_INPUT DATA_:

● ● ● ●

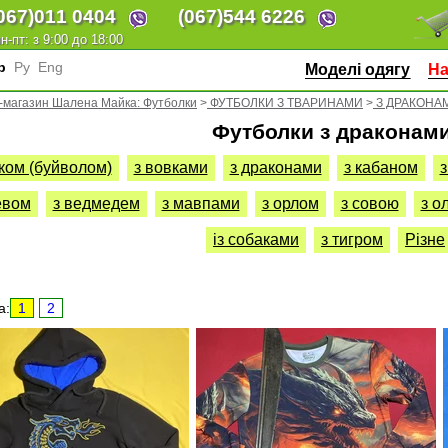
067)
011 0404
(067)
544 6226
н-пт: з 9:00 до 18:00
кр
Ру
Eng
Моделі одягу
На
-магазин Шалена Майка: Футболки
>
ФУТБОЛКИ З ТВАРИНАМИ
>
З ДРАКОНА
Футболки з драконам
иком (буйволом)
з вовками
з драконами
з кабаном
з
евом
з ведмедем
з мавпами
з орлом
з совою
з о
із собаками
з тигром
Різне
а:
1
2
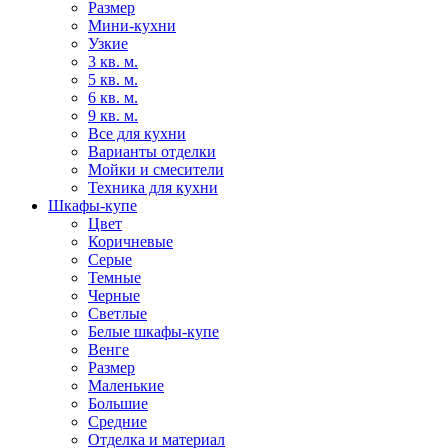
Размер
Мини-кухни
Узкие
3 кв. м.
5 кв. м.
6 кв. м.
9 кв. м.
Все для кухни
Варианты отделки
Мойки и смесители
Техника для кухни
Шкафы-купе
Цвет
Коричневые
Серые
Темные
Черные
Светлые
Белые шкафы-купе
Венге
Размер
Маленькие
Большие
Средние
Отделка и материал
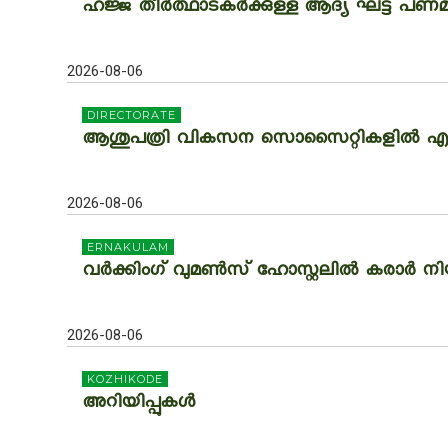
ഹജ്ജ് തീർത്ഥാടകർക്കുള്ള ആദ്യ ഘട്ട പണമട
2026-08-06
DIRECTORATE
ആശുപത്രി വികസന സൊസൈറ്റികളിൽ എസ്.സി/
2026-08-06
ERNAKULAM
വർക്കിംഗ് വുമൺസ് ഹോസ്റ്റലിൽ കരാർ നിയ
2026-08-06
KOZHIKODE
അറിയിപ്പുകള്‍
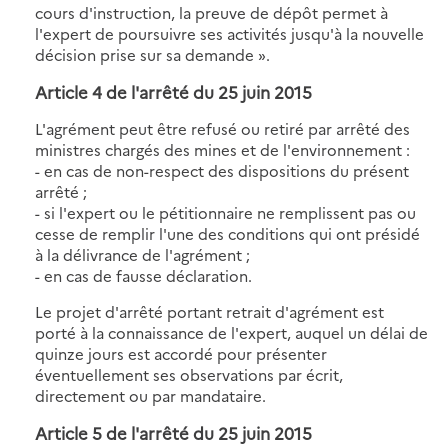
cours d'instruction, la preuve de dépôt permet à
l'expert de poursuivre ses activités jusqu'à la nouvelle
décision prise sur sa demande ».
Article 4 de l'arrêté du 25 juin 2015
L'agrément peut être refusé ou retiré par arrêté des
ministres chargés des mines et de l'environnement :
- en cas de non-respect des dispositions du présent
arrêté ;
- si l'expert ou le pétitionnaire ne remplissent pas ou
cesse de remplir l'une des conditions qui ont présidé
à la délivrance de l'agrément ;
- en cas de fausse déclaration.
Le projet d'arrêté portant retrait d'agrément est
porté à la connaissance de l'expert, auquel un délai de
quinze jours est accordé pour présenter
éventuellement ses observations par écrit,
directement ou par mandataire.
Article 5 de l'arrêté du 25 juin 2015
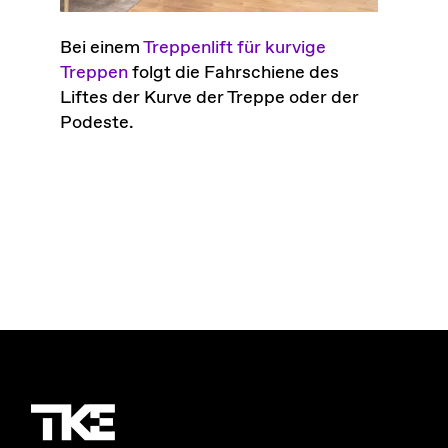
Bei einem
Treppenlift für kurvige
Treppen
folgt die Fahrschiene des
Liftes der Kurve der Treppe oder der
Podeste.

● ● ● ●

_ABOUT THIS EXERCISE_: Repeat every entry above exactly; images stay out of the copy.

_EXERCISE RESULT_:
067)
011 0404
(067)
544 6226
н-пт: з 9:00 до 18:00
кр
Ру
Eng
Моделі одягу
На
-магазин Шалена Майка: Футболки
>
ФУТБОЛКИ З ТВАРИНАМИ
>
З ДРАКОНА
Футболки з драконам
иком (буйволом)
з вовками
з драконами
з кабаном
з
евом
з ведмедем
з мавпами
з орлом
з совою
з о
із собаками
з тигром
Різне
а:
1
2
Размер
Мини-кухни
Узкие
3 кв. м.
5 кв. м.
6 кв. м.
9 кв. м.
Все для кухни
Варианты отделки
Мойки и смесители
Техника для кухни
Шкафы-купе
Цвет
Коричневые
Серые
Темные
Черные
Светлые
Белые шкафы-купе
Венге
Размер
Маленькие
Большие
Средние
Отделка и материал
ഹജ്ജ് തീർത്ഥാടകർക്കുള്ള ആദ്യ ഘട്ട പണമട
2026-08-06
DIRECTORATE
ആശുപത്രി വികസന സൊസൈറ്റികളിൽ എസ്.സി/
2026-08-06
ERNAKULAM
വർക്കിംഗ് വുമൺസ് ഹോസ്റ്റലിൽ കരാർ നിയ
2026-08-06
KOZHIKODE
അറിയിപ്പുകള്‍
cours d'instruction, la preuve de dépôt permet à
l'expert de poursuivre ses activités jusqu'à la nouvelle
décision prise sur sa demande ».
Article 4 de l'arrêté du 25 juin 2015
L'agrément peut être refusé ou retiré par arrêté des
ministres chargés des mines et de l'environnement :
- en cas de non-respect des dispositions du présent
arrêté ;
- si l'expert ou le pétitionnaire ne remplissent pas ou
cesse de remplir l'une des conditions qui ont présidé
à la délivrance de l'agrément ;
- en cas de fausse déclaration.
Le projet d'arrêté portant retrait d'agrément est
porté à la connaissance de l'expert, auquel un délai de
quinze jours est accordé pour présenter
éventuellement ses observations par écrit,
directement ou par mandataire.
Article 5 de l'arrêté du 25 juin 2015
Bei einem
Treppenlift für kurvige
Treppen
folgt die Fahrschiene des
Liftes der Kurve der Treppe oder der
Podeste.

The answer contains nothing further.